A response in faith is in this way offered to us who are bystanders – it is a unique opportunity, and a life-changing one - a response to join our journey to His, at whatever stage we are in life’s journey. The journey towards JESUS in the Gospel today becomes not only a personal journey of education and self-discovery but one of inner transformation for the follower of Jesus..

It is often challenging, and like the disciples on the road to Emmaus, Jesus purifies and clarifies our vision. Often we must return to this sense of journey – and indeed mission –as there is a temptation to stay ‘where we are’ – static, comfortable, passive, unchallenged – and therefore we might turn back –back to complacency and even the ‘former life’ we lived, life without Christ.

This is the temptation that Paul warns His followers among the people of Ephesus in the Second Reading today – the old self which gets corrupted by following ‘illusory desires’. There is the temptation among those who have crossed the waters of baptism to hearken back to the predictable ‘safety’ of enslavement to sin, to journey back to paganism. The illusory desires are the fake promises of lasting happiness – of pleasures and worldly attachments that promise everything but are worthless and even harmful to salvation.

This is a life lesson to all of us who have had perhaps false or unduly high expectations and disappointments. We know that the joys of life are not forever – that they do not last. The joys of life prepare us, strengthen us and sustain us as a counter-balance to withstand and endure the bitterness, inevitable disappointments and anti-climaxes of life.

The disciples today change from a spirit of excitement and enthusiasm and the certainty that Jesus is their king – in earthly terms. They feel that Jesus having miraculously fed them will continue to do so and moreover, without any effort on their part.

They misinterpret the significance of the bread miracle that has just taken place as recounted in the Gospel last Sunday.
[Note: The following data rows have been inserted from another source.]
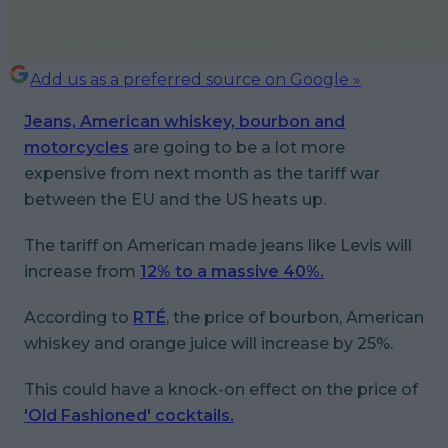
Add us as a preferred source on Google »
Jeans, American whiskey, bourbon and
motorcycles
are going to be a lot more
expensive from next month as the tariff war
between the EU and the US heats up.
The tariff on American made jeans like Levis will
increase from
12% to a massive 40%.
According to
RTÉ
, the price of bourbon, American
whiskey and orange juice will increase by 25%.
This could have a knock-on effect on the price of
'Old Fashioned' cocktails.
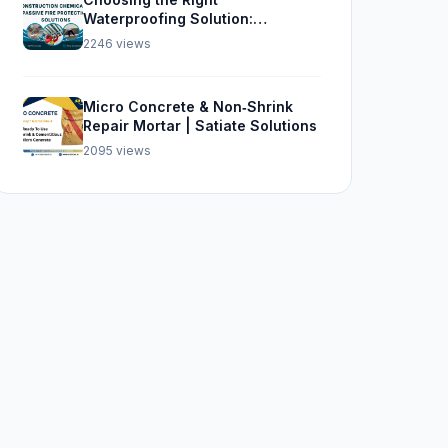
Waterproofing Solution:
Sikalastic 562, SBR, and Sika
2246 views
Top Seal 107
Micro Concrete & Non‑Shrink
Repair Mortar | Satiate Solutions
2095 views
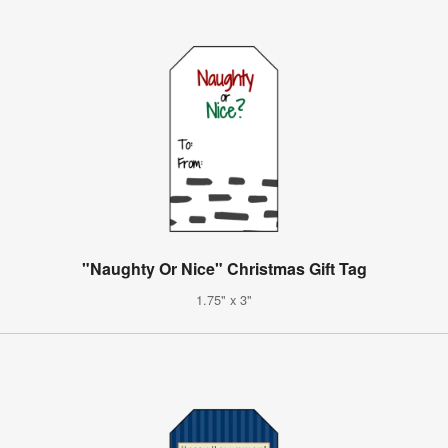
"Naughty Or Nice" Christmas Gift Tag
1.75" x 3"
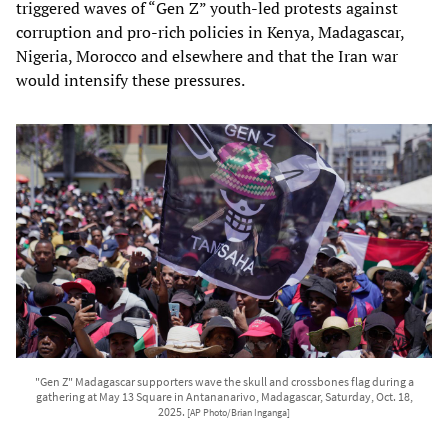
triggered waves of “Gen Z” youth‑led protests against
corruption and pro‑rich policies in Kenya, Madagascar,
Nigeria, Morocco and elsewhere and that the Iran war
would intensify these pressures.
"Gen Z" Madagascar supporters wave the skull and crossbones flag during a
gathering at May 13 Square in Antananarivo, Madagascar, Saturday, Oct. 18,
2025.
[AP Photo/Brian Inganga]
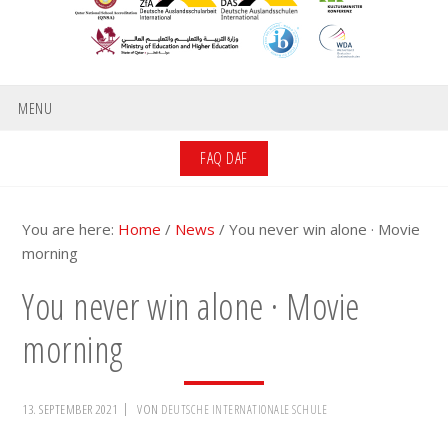
MENU
FAQ DAF
You are here:
Home
/
News
/
You never win alone · Movie
morning
You never win alone · Movie
morning
13. SEPTEMBER 2021
VON
DEUTSCHE INTERNATIONALE SCHULE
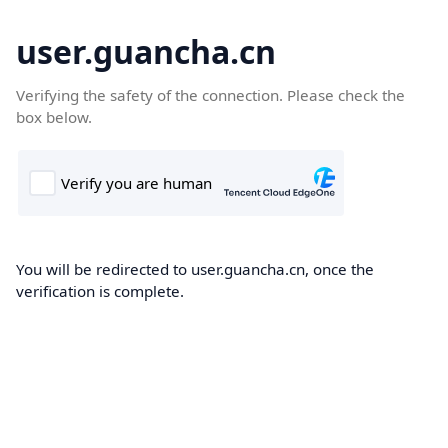
user.guancha.cn
Verifying the safety of the connection. Please check the
box below.
You will be redirected to user.guancha.cn, once the
verification is complete.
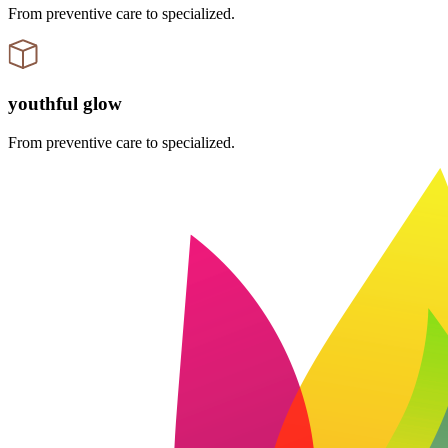
From preventive care to specialized.
youthful glow
From preventive care to specialized.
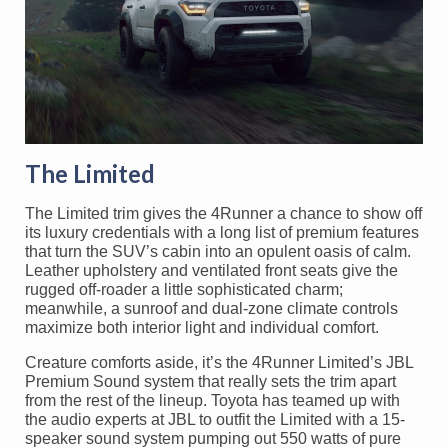
The Limited
The Limited trim gives the 4Runner a chance to show off
its luxury credentials with a long list of premium features
that turn the SUV’s cabin into an opulent oasis of calm.
Leather upholstery and ventilated front seats give the
rugged off-roader a little sophisticated charm;
meanwhile, a sunroof and dual-zone climate controls
maximize both interior light and individual comfort.
Creature comforts aside, it’s the 4Runner Limited’s JBL
Premium Sound system that really sets the trim apart
from the rest of the lineup. Toyota has teamed up with
the audio experts at JBL to outfit the Limited with a 15-
speaker sound system pumping out 550 watts of pure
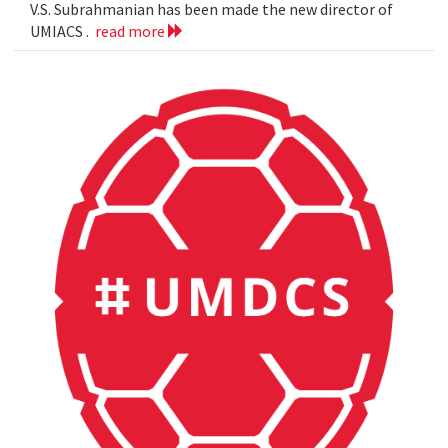
V.S. Subrahmanian has been made the new director of
UMIACS .
read more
Crossing the lake – what happens? Their hopes are dashed –they might even feel disappointment, frustration, even a sense of anti-climax. This kind of bread miracle is a ‘one-off’.

Now instead of being changed utterly after this miracle – they want more, they even demand more of Jesus. As if Jesus hadn’t done enough for them they ask: “what sign will you give us?” Never could it be more truly said of a people that ‘eaten bread is soon forgotten’!

All of us have desires and needs. But when Mother Teresa was alive she spoke of the greatest hunger in the world today – not that of poverty but that of love. She fed and clothed many street children and orphans. Often they would have a glazed far-away look on their eyes having been abandoned by their parents and left alone. The sense of rejection could be read in their eyes. The sisters would kiss, cuddle, hug and speak lovingly to these children until the light in their eyes would return. When journeying through the Western world she saw the same look of hunger for love among the well-off and comfortable.

Our problem very often is that we look for answers in the wrong places. Christ alone can satisfy the longings of the human heart. While we physically hunger and thirst and be filled today, we will be empty again tomorrow. Jesus alone satisfies in a continuous way the longings and hunger pangs of the heart.

Jesus will now set out to teach that He is the bread of life. We will return to that theme next Sunday.
The true bread that gives life to the world: The Eucharist. In prayer in adoration before the Blessed Sacrament, in receiving Jesus in the Eucharist we will slowly be transformed by the sacrament of love, and we will learn to say, like the disciples were later taught: ‘give us this day our daily bread’, but also like the disciples in the Gospel today as we grow in Eucharistic love:  we will make their plea our own: – "Lord, give us that bread always".